Far away from the epicentre, the seismic waves are terrible aftershocks



“Ugly.”“Retard.” “Nerd.” “Wipe your face off the earth with acid, I’ll even pay for the acid.”“Loser.” “Fat pig.”



I heard it all the time: whether while walking down the hallways, or sitting inside class, skimming through a textbook, while eating a snack, or even while just sitting quietly while waiting for a ride to get back home. This is just the tip of the iceberg: the huge, glacial edifice of hostility and astute hatred ran far deeper, all through High School and College.

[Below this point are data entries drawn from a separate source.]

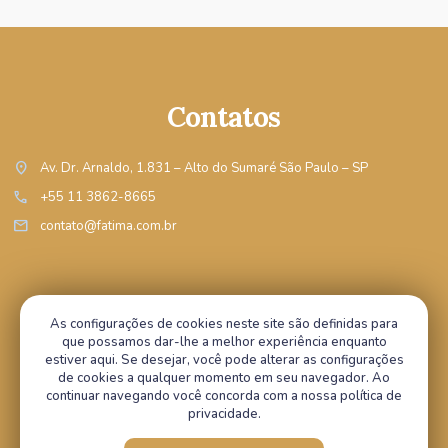
Contatos
location_on
Av. Dr. Arnaldo, 1.831 – Alto do Sumaré São Paulo – SP
call
+55 11 3862-8665
mail
contato@fatima.com.br
Acompanhe nas redes:
As configurações de cookies neste site são definidas para
que possamos dar-lhe a melhor experiência enquanto
estiver aqui. Se desejar, você pode alterar as configurações
de cookies a qualquer momento em seu navegador. Ao
continuar navegando você concorda com a nossa política de
Copyright © 2026 - Santuário Nossa Senhora do Rosário de Fátima.
privacidade.
Direitos reservados, navegando você aceita a nossa
política de privacidade
.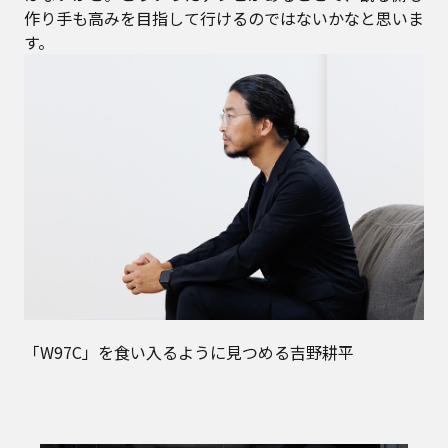
作り手も高みを目指して行けるのではないかなと思いま
す。
「W97C」を食い入るように見つめる吉野耕平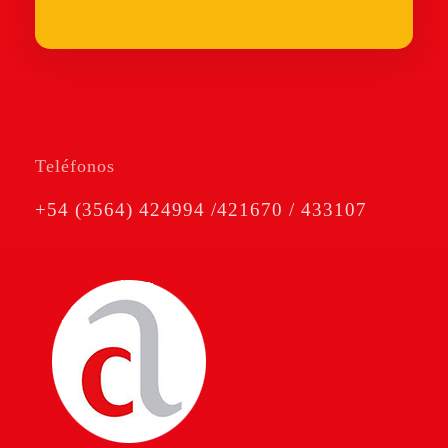
Teléfonos
+54 (3564) 424994 /421670 / 433107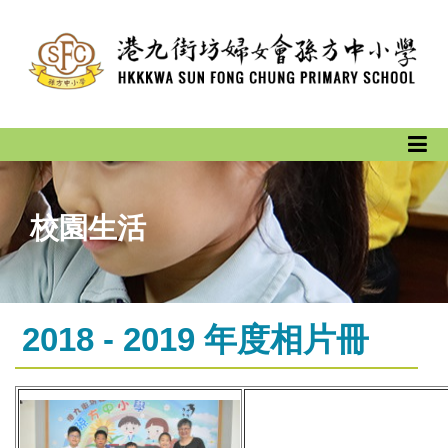
校園生活
2018 - 2019 年度相片冊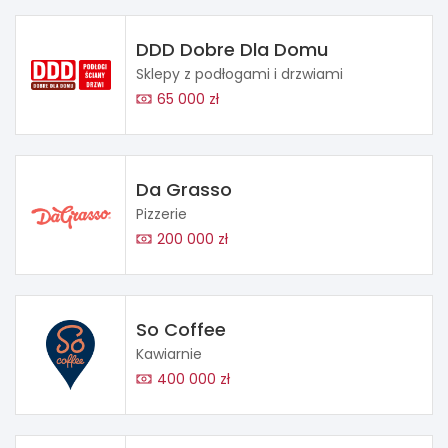
DDD Dobre Dla Domu
Sklepy z podłogami i drzwiami
65 000 zł
Da Grasso
Pizzerie
200 000 zł
So Coffee
Kawiarnie
400 000 zł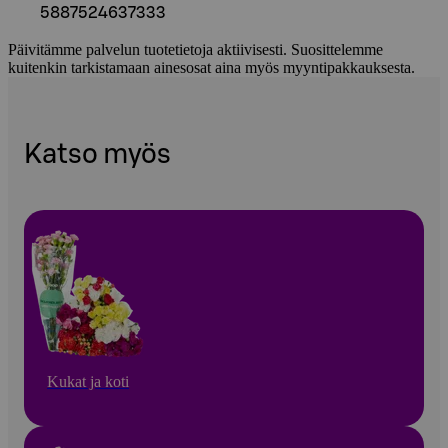
5887524637333
Päivitämme palvelun tuotetietoja aktiivisesti. Suosittelemme
kuitenkin tarkistamaan ainesosat aina myös myyntipakkauksesta.
Katso myös
Kukat ja koti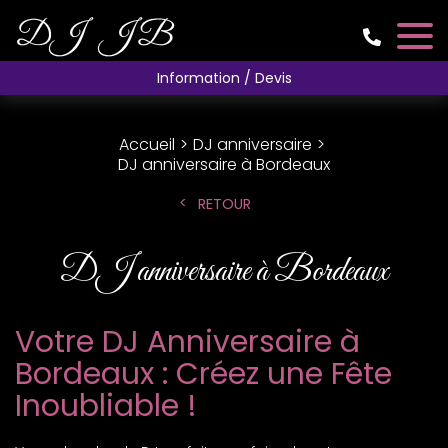
Information / Devis
Accueil
DJ anniversaire
DJ anniversaire à Bordeaux
RETOUR
DJ anniversaire à Bordeaux
Votre DJ Anniversaire à
Bordeaux : Créez une Fête
Inoubliable !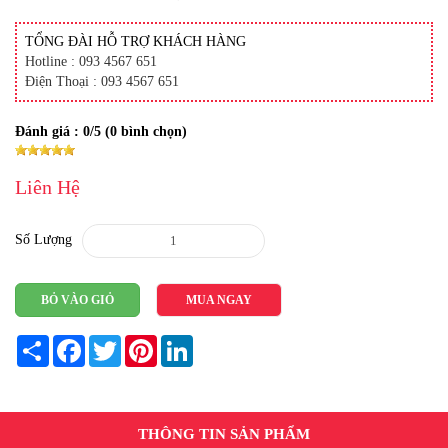
TỔNG ĐÀI HỖ TRỢ KHÁCH HÀNG
Hotline : 093 4567 651
Điện Thoại : 093 4567 651
Đánh giá :
0
/5 (
0
bình chọn)
Liên Hệ
Số Lượng
BỎ VÀO GIỎ
MUA NGAY
Share
Facebook
Twitter
Pinterest
LinkedIn
THÔNG TIN SẢN PHẨM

It didn’t matter what I did – or didn’t do – I was me, and that was immensely difficult for so many people around me to accept. I set out with my ambitions, I had my dreams. But to them, I was nothing more than a joke, a stimulus for cruel laughter and insults. To them, my ambition was not supposed to be anything besides trying to be invisible, if the earth below didn’t do me a favour by caving in and swallowing me whole.

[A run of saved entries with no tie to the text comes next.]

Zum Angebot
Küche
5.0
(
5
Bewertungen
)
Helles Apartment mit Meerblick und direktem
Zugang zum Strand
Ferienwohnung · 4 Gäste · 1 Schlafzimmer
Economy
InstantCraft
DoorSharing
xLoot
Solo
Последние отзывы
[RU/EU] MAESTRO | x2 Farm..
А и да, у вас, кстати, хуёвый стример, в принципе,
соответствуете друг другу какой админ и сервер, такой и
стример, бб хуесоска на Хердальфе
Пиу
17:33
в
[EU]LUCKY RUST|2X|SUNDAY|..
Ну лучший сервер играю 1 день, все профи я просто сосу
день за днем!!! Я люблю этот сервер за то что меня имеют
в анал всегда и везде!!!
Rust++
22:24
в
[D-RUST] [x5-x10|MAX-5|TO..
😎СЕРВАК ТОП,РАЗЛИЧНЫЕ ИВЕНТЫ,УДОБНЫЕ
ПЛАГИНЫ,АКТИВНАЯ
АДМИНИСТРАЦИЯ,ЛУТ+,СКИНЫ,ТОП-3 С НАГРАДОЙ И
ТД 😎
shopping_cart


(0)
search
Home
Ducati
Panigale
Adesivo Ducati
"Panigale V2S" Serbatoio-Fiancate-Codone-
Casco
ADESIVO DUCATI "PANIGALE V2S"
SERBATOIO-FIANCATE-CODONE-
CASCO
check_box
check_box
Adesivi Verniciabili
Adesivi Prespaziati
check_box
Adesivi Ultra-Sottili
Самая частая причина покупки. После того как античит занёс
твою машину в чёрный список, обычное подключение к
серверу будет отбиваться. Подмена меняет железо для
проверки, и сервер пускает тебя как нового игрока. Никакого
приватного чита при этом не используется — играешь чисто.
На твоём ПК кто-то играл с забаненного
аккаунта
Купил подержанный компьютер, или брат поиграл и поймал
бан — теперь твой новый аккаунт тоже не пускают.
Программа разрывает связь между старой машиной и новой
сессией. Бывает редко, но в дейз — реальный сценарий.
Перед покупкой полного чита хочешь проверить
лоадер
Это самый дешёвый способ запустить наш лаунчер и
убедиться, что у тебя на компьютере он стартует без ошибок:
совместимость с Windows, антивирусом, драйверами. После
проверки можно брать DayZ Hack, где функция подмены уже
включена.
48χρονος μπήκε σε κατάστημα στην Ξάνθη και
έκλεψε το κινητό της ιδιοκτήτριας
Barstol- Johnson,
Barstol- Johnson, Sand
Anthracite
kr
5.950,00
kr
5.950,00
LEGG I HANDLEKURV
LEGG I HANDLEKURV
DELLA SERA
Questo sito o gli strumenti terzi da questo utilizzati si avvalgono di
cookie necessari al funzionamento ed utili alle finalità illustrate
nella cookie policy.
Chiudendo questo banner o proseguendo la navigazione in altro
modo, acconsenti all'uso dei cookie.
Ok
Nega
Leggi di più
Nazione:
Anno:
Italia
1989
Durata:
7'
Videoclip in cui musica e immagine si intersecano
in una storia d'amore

And in more recent times, there were plenty of things that triggered a return to the emotional trauma those memories left me with.

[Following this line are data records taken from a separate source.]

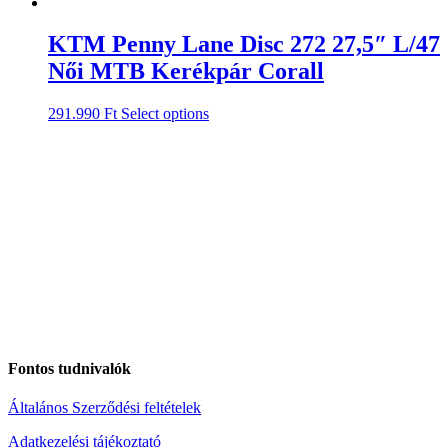
KTM Penny Lane Disc 272 27,5″ L/47
Női MTB Kerékpár Corall
291.990
Ft
Select options
Fontos tudnivalók
Általános Szerződési feltételek
Adatkezelési tájékoztató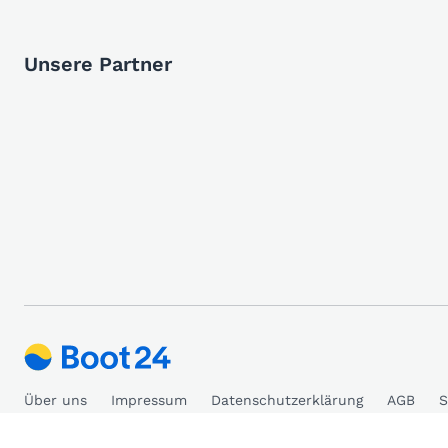
Unsere Partner
Über uns
Impressum
Datenschutzerklärung
AGB
S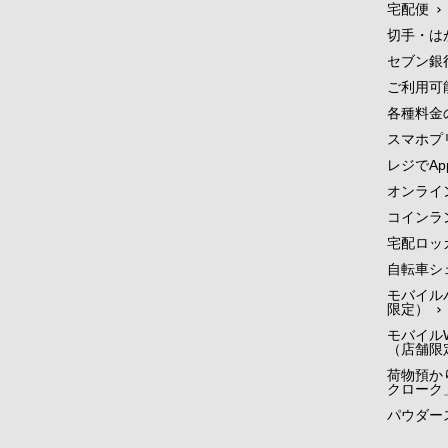
宅配便
切手・は
セブン銀
ご利用可
各種料金
スマホプ
レジでApp
オンライ
コインラ
宅配ロッ
自転車シ
モバイル
限定）
モバイルW
（店舗限
荷物預かり
クローク
パウダー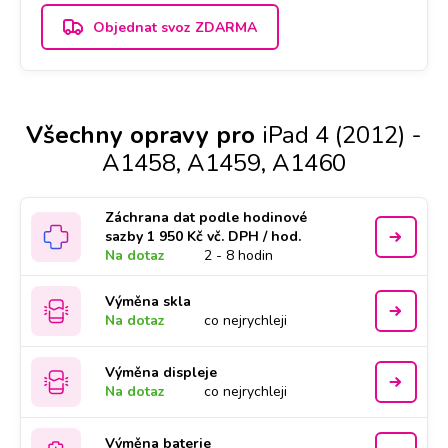
Objednat svoz ZDARMA
Všechny opravy pro
iPad 4 (2012) -
A1458, A1459, A1460
Záchrana dat podle hodinové
sazby 1 950 Kč vč. DPH / hod.
Na dotaz
2 - 8 hodin
Výměna skla
Na dotaz
co nejrychleji
Výměna displeje
Na dotaz
co nejrychleji
Výměna baterie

It is easy to throw these adjectives. It is very easy to sit on that side and pass judgment. It is totally easy to say that someone is ugly, or that someone is a “retard”, or that someone is a loser. Very, very easy. It is very easy to string two harsh words together and stamp it on someone’s forehead, branding them forever.



But what is not easy, is being at the receiving end.



For the one that gets called these unsavoury things, the one that grows up trying to hide or trying to get lost in the crowd in the hallway of a High School or College, the one that tries to meld into the background so they look nothing more attractive than a wallflower, it is always an uphill climb. For years, they hear the same thing. And that is laid over them like dollops of thick cream, until it becomes one with their skin. When they want to try something they think they’re good at, the words they heard thrown against them will swill about in their heads. And so they’ll lie down until the feeling of wanting to give something a shot, goes away. Trusted friends will feel seem like mythical creatures, when people are nice it will feel like they are doing you a favour – or worse still, like they are being nice to get something out of you.



Bullying scars. And indefinitely. What gives anyone the right to brand another person? What gives one the authority to make another look small? Why, really? What lets one decide that the other is “not normal”? Wait – what is normal anyway? If they are the “norm”, I’m so glad to be the exception.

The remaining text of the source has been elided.